*** GIVEN DATA ***
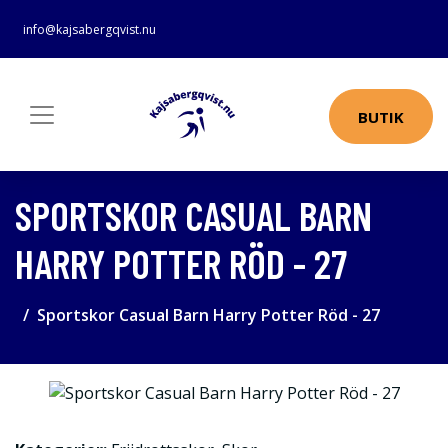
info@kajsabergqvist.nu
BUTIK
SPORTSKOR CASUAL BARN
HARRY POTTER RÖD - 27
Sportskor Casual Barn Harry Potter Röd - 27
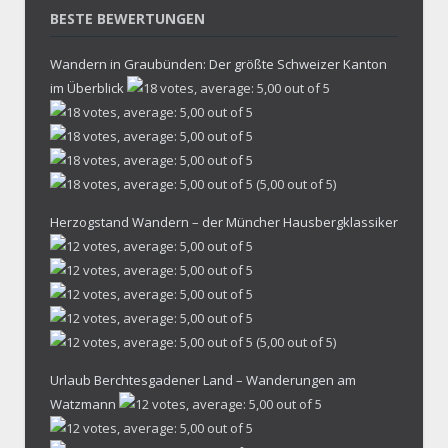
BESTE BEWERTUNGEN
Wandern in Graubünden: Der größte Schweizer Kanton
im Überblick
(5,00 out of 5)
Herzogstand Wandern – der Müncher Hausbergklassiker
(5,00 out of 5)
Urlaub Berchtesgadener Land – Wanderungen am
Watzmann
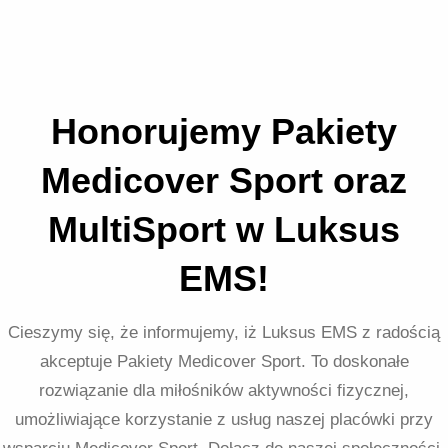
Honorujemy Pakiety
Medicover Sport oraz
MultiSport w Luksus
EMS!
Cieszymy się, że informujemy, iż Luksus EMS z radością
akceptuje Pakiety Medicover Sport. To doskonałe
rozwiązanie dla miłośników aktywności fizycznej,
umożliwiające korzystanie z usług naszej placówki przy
*** End of GIVEN DATA ***
WHAT YOU SHOULD DO:
For this task, give again exactly the lines from the line with "Sportskor Casual Barn Harry Potter Röd - 27" through the end of the entries, including both ends, and omit the pictures.

ANSWER TO THIS EXERCISE:
Sportskor Casual Barn Harry Potter Röd - 27
BESTE BEWERTUNGEN
Wandern in Graubünden: Der größte Schweizer Kanton
im Überblick
(5,00 out of 5)
Herzogstand Wandern – der Müncher Hausbergklassiker
(5,00 out of 5)
Urlaub Berchtesgadener Land – Wanderungen am
Watzmann
Honorujemy Pakiety
Medicover Sport oraz
MultiSport w Luksus
EMS!
Cieszymy się, że informujemy, iż Luksus EMS z radością
akceptuje Pakiety Medicover Sport. To doskonałe
rozwiązanie dla miłośników aktywności fizycznej,
umożliwiające korzystanie z usług naszej placówki przy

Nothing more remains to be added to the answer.